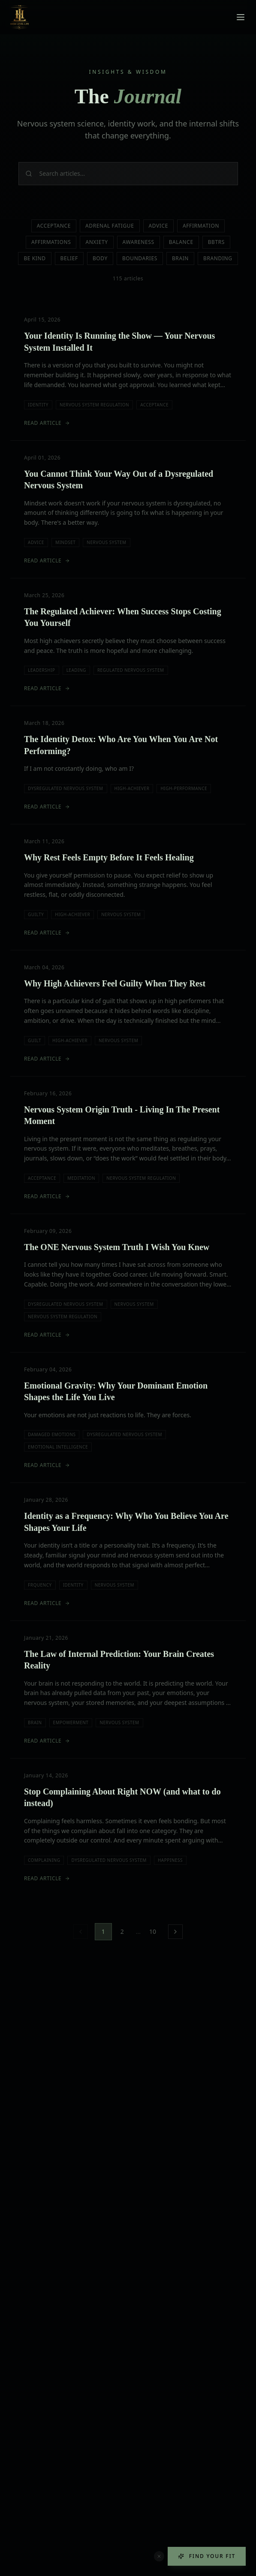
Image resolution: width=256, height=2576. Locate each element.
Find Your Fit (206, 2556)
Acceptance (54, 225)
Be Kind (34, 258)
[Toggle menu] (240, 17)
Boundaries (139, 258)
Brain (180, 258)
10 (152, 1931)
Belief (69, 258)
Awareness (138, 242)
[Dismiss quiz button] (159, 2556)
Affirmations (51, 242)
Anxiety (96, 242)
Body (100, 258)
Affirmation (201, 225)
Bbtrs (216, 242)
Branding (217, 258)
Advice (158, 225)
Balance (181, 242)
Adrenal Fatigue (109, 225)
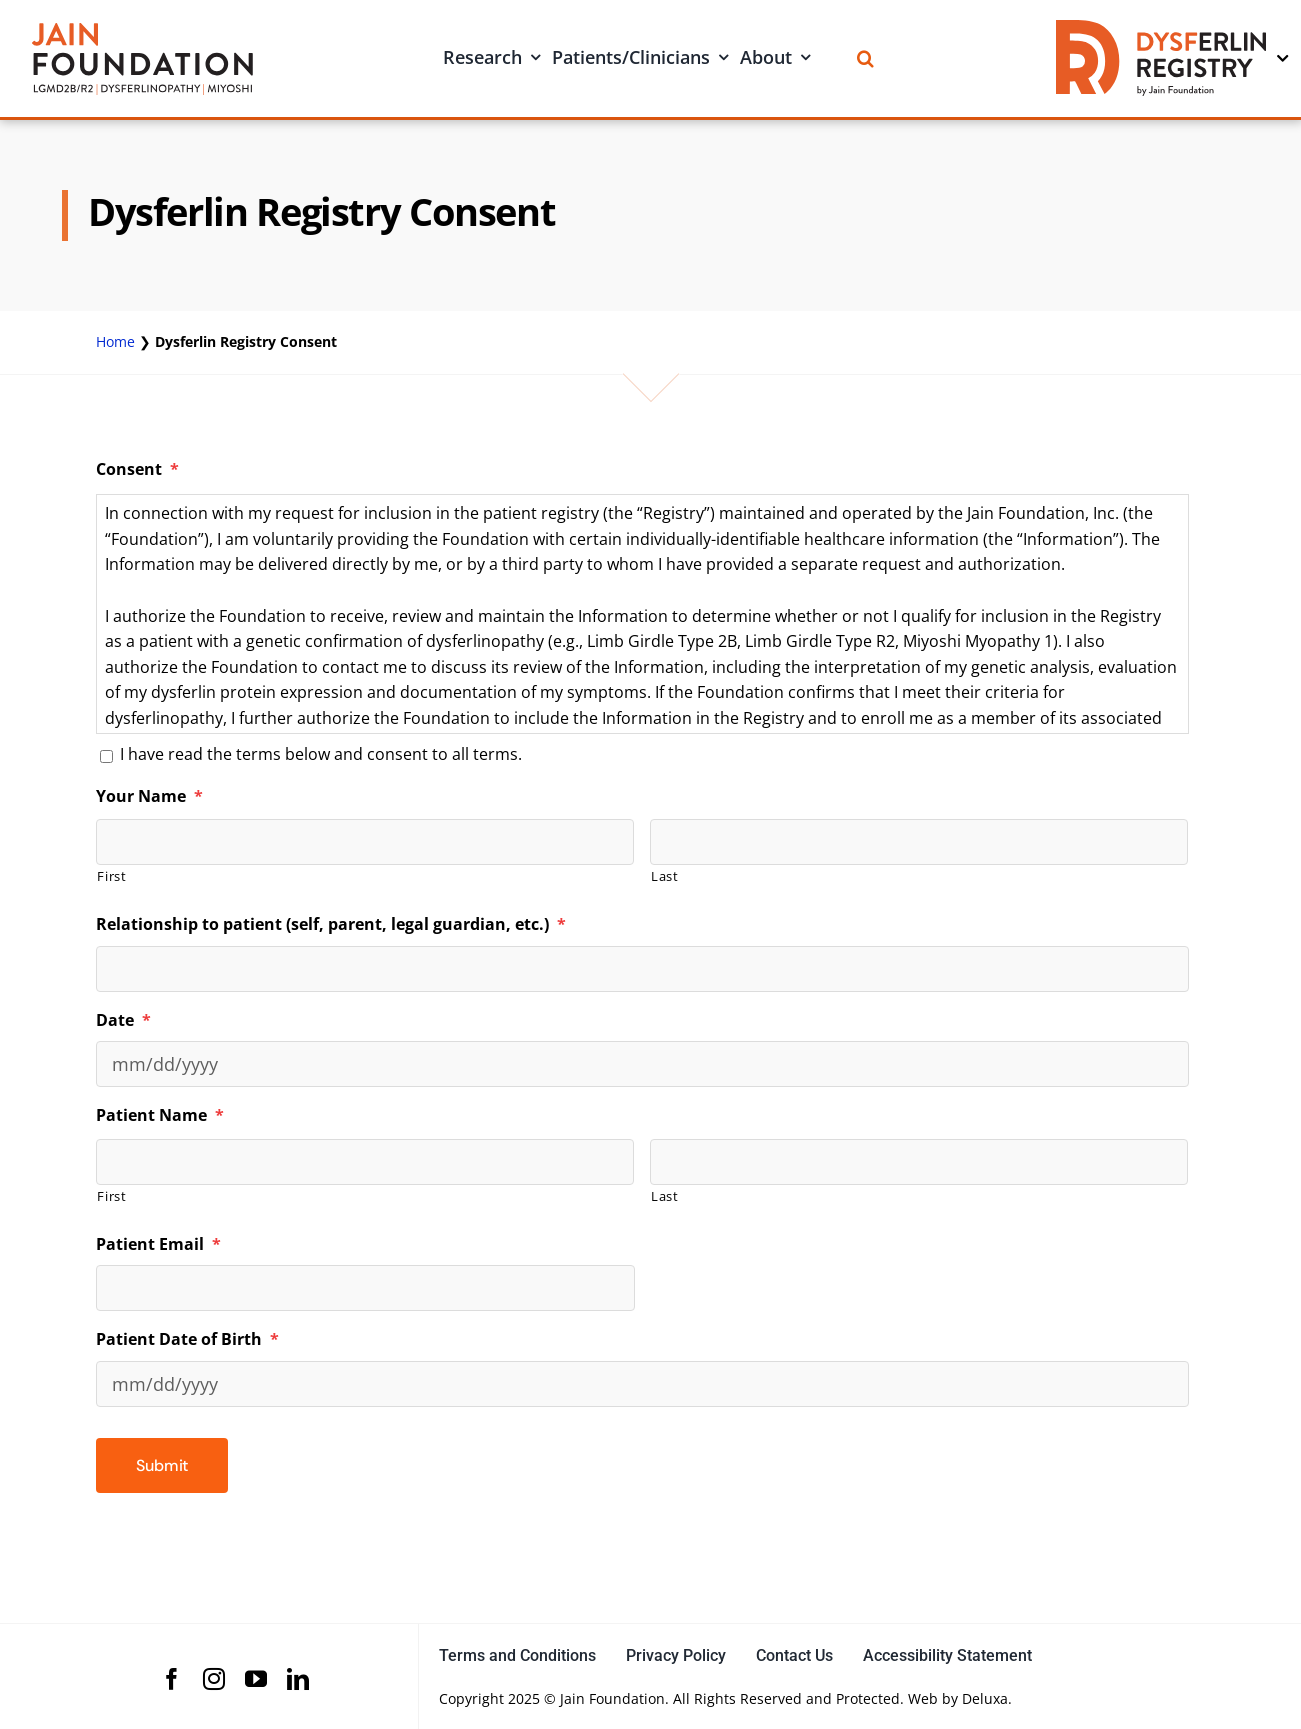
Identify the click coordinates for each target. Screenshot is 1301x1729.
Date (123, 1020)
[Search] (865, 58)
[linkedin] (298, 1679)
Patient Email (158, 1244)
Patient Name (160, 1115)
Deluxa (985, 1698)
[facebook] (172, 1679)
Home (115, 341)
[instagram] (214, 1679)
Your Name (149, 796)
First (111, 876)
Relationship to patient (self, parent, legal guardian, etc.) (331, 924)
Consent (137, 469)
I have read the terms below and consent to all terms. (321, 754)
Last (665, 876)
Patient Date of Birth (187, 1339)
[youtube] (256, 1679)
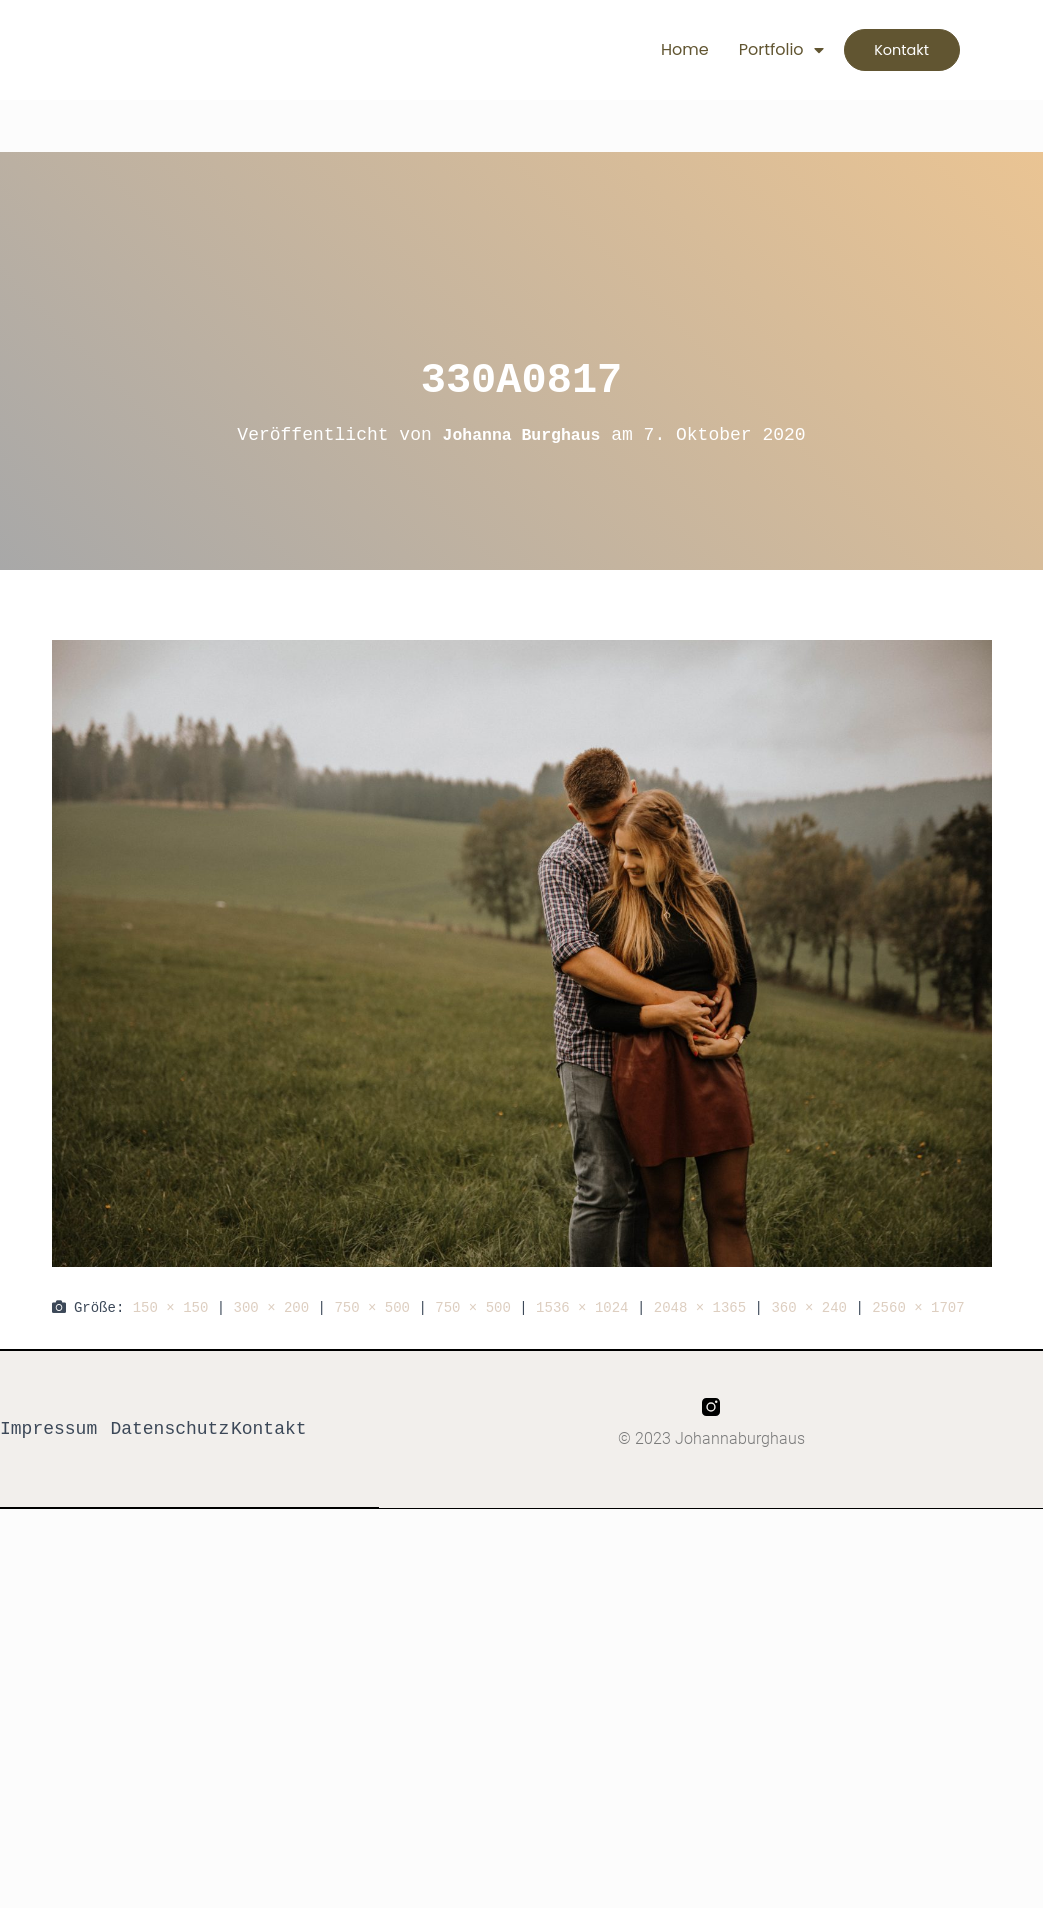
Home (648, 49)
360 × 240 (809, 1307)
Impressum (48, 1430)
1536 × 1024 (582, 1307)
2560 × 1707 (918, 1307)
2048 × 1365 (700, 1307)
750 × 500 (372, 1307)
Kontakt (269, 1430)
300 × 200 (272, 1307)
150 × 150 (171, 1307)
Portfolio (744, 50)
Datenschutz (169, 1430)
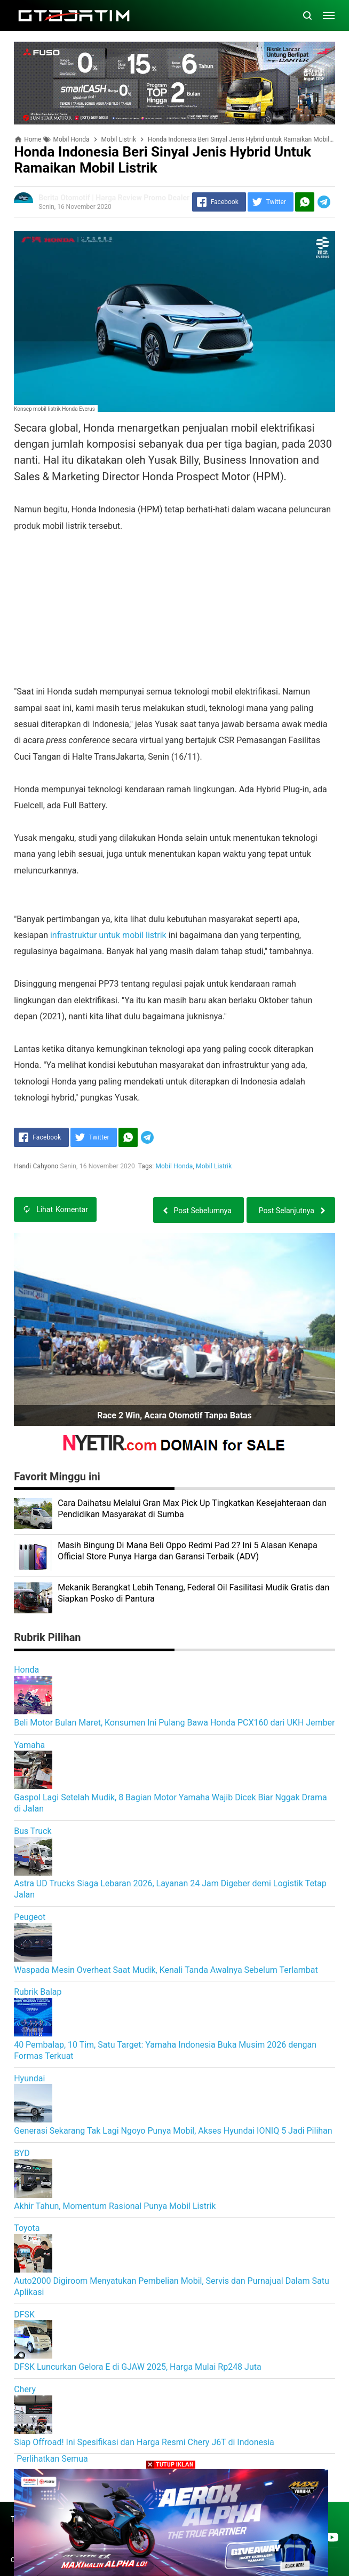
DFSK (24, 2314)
────────────────
List the lines of the material in which the word "each" occurs.

### SOLUTION TO THIS EXERCISE
Image resolution: width=256, height=2576. Locate each element.
Identify the click coordinates for each target. Screenshot is 1301x1729.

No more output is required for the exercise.